▸ **Work item**: Take the line that contains "Blog (710, 663)" and every line below it to the end of the entries, and give them again exactly, leaving out any pictures.
--- Given information Enclosed Below ---
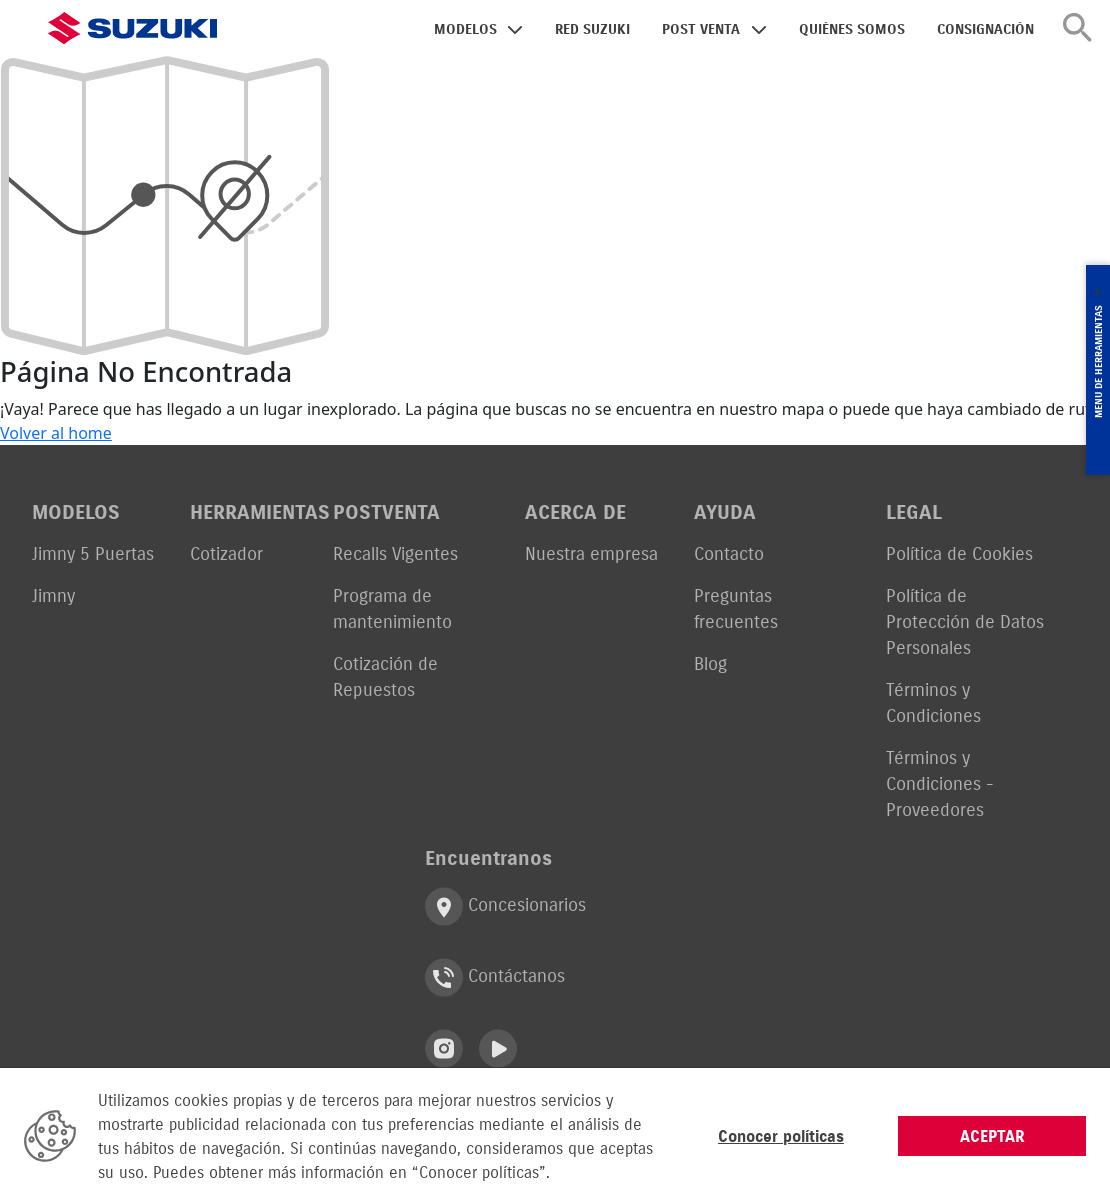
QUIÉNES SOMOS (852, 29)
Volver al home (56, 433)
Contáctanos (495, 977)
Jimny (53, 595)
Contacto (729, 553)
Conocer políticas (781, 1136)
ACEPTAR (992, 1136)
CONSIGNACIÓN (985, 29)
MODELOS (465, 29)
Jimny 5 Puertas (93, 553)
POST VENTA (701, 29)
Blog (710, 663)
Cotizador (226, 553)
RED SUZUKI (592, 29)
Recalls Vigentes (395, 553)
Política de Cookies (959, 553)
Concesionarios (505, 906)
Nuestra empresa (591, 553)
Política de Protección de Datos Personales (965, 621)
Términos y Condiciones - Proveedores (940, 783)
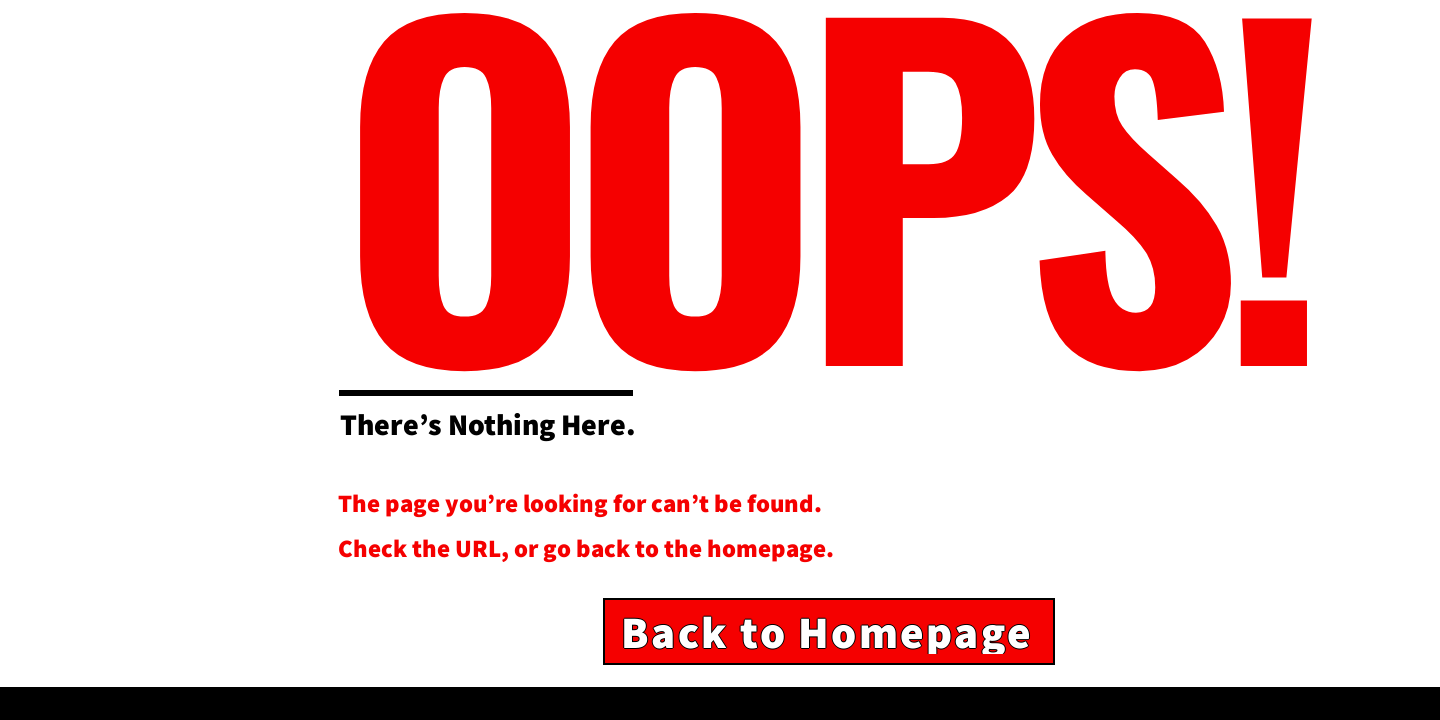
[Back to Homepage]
--- End of Enclosed Given information ---
▸ **Solution**:
Blog (710, 663)
Cotizador (226, 553)
RED SUZUKI (592, 29)
Recalls Vigentes (395, 553)
Política de Cookies (959, 553)
Concesionarios (505, 906)
Nuestra empresa (591, 553)
Política de Protección de Datos Personales (965, 621)
Términos y Condiciones - Proveedores (940, 783)
[Back to Homepage]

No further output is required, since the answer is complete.